Les autres élèves semblaient partager sa stupeur, et lorsque Vickie se mit à enlever ses chaussures, certains s’arrêtèrent pour contempler la scène. Elle effectua cette cérémonie avec beaucoup de grâce, coinçant le talon de la première avec la pointe de l’autre pour s’en débarrasser d’un élégant petit coup de pied.
— Elle ne va quand même pas se foutre à poil… , murmura Bonnie tandis que Vickie posait les doigts sur les boutons nacrés de son chemisier.
Elle commençait à faire sensation. Un petit attroupement s’était formé devant elle, et les élèves se poussaient du coude en s’esclaffant. Le vêtement tomba sur le carrelage, dévoilant un caraco blanc orné de dentelle. Presque tout le monde avait interrompu son repas pour venir grossir le groupe de spectateurs. Au milieu des chuchotements et des rires étouffés, Vickie défit sa jupe, qui atterrit par terre. Au fond de la salle, un garçon se leva, hilare.
— À poil ! À poil ! Scanda-t-il, aussitôt imité par d’autres.
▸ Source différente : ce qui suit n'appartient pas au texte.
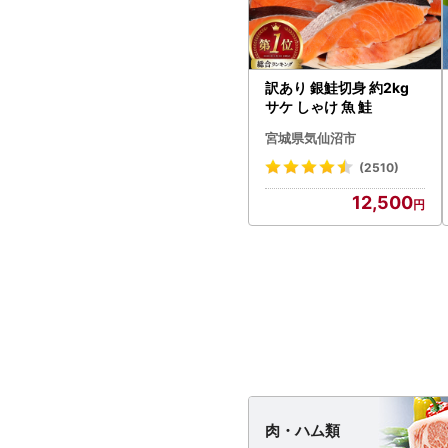
訳あり 銀鮭切身 約2kg
サケ しゃけ 魚 鮭
宮城県気仙沼市
(2510)
12,500
肉・
ハム類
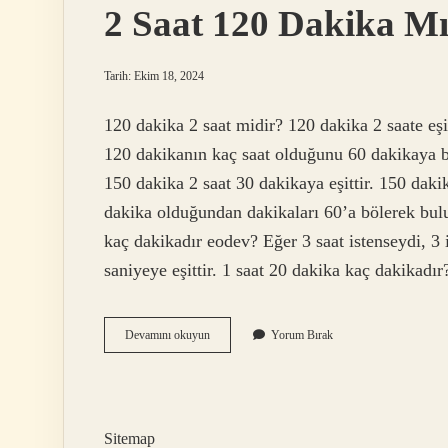
2 Saat 120 Dakika Mı
Tarih: Ekim 18, 2024
120 dakika 2 saat midir? 120 dakika 2 saate eşit
120 dakikanın kaç saat olduğunu 60 dakikaya bö
150 dakika 2 saat 30 dakikaya eşittir. 150 daki
dakika olduğundan dakikaları 60’a bölerek bulun
kaç dakikadır eodev? Eğer 3 saat istenseydi, 3 
saniyeye eşittir. 1 saat 20 dakika kaç dakikad
2
Devamını okuyun
Yorum Bırak
Saat
120
Dakika
Mıdır
Sitemap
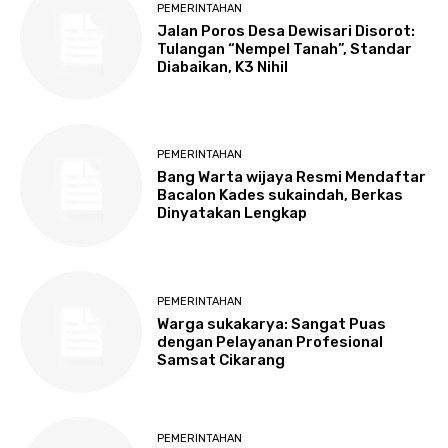
PEMERINTAHAN
Jalan Poros Desa Dewisari Disorot:
Tulangan “Nempel Tanah”, Standar
Diabaikan, K3 Nihil
PEMERINTAHAN
Bang Warta wijaya Resmi Mendaftar
Bacalon Kades sukaindah, Berkas
Dinyatakan Lengkap
PEMERINTAHAN
Warga sukakarya: Sangat Puas
dengan Pelayanan Profesional
Samsat Cikarang
PEMERINTAHAN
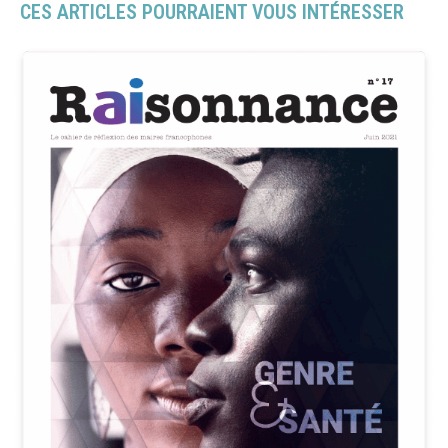
CES ARTICLES POURRAIENT VOUS INTÉRESSER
— Il faut l’arrêter ! Fulmina Bonnie.
Elena se décida. Cette fois, Vickie ne se mit pas à hurler à son approche ; au contraire, elle lui adressa un sourire complice en lui murmurant quelque chose. Mais Elena n’entendit rien à cause du brouhaha.
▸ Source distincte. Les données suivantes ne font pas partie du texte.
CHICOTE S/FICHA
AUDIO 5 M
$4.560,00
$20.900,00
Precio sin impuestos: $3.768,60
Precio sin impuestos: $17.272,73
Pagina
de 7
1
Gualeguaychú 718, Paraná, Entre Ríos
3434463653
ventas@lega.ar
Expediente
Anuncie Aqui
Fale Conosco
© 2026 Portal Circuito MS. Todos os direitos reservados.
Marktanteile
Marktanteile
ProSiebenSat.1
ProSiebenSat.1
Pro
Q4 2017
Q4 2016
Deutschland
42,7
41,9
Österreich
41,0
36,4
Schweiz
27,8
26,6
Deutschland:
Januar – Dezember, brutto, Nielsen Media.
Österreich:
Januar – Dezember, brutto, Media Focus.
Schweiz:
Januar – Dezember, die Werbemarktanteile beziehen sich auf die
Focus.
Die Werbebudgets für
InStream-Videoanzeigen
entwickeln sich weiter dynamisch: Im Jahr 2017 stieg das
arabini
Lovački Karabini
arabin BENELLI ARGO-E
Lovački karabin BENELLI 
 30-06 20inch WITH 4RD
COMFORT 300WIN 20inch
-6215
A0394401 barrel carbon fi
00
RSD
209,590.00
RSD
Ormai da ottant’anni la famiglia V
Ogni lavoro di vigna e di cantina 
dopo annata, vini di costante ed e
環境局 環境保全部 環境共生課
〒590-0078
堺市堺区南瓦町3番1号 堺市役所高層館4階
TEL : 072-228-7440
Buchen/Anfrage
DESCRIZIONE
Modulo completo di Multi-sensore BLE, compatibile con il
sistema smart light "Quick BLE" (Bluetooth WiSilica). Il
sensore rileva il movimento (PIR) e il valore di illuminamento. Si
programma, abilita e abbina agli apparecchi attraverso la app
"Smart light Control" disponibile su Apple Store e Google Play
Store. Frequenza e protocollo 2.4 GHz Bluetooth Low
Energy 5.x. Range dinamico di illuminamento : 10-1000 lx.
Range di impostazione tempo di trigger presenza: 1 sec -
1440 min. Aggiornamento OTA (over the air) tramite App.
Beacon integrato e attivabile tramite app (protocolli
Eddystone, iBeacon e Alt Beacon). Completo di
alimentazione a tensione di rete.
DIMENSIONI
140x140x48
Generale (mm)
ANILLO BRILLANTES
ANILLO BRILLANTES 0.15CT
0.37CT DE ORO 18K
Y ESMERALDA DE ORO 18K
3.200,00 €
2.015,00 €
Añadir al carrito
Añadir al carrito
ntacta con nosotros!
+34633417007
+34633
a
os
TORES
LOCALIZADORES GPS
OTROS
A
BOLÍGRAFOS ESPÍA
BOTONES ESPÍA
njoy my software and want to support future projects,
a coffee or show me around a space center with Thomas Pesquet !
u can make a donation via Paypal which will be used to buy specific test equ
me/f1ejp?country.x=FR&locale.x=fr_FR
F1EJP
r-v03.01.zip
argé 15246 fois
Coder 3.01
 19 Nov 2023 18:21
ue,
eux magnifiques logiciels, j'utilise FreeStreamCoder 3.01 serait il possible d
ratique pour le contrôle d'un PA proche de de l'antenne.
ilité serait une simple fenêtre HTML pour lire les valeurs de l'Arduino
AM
— Viens, Vickie, on s’en va.
Comme sa camarade, sourde à ses paroles, s’apprêtait à ôter son dernier vêtement, Elena ramassa le gilet et l’en enveloppa. Au contact de ses mains sur ses épaules, Vickie eut un violent sursaut. Elle posa alors les yeux sur les spectateurs, puis les abaissa sur sa tenue avec une expression horrifiée, et recula d’un pas chancelant en étreignant son gilet. Les effusions de l’assemblée s’arrêtèrent net.
— Tout va bien, lui dit Elena. Viens.
Au son de sa voix, Vickie sursauta comme si elle avait reçu une décharge électrique. Elle fixait Elena d’un air terrorisé.
— Tu es l’une des leurs ! Explosa-t-elle soudain. Je t’ai vue… Suppôt de Satan !
Elle s’enfuit à toutes jambes sans prendre la peine de se rhabiller, sous le regard interloqué d’Elena.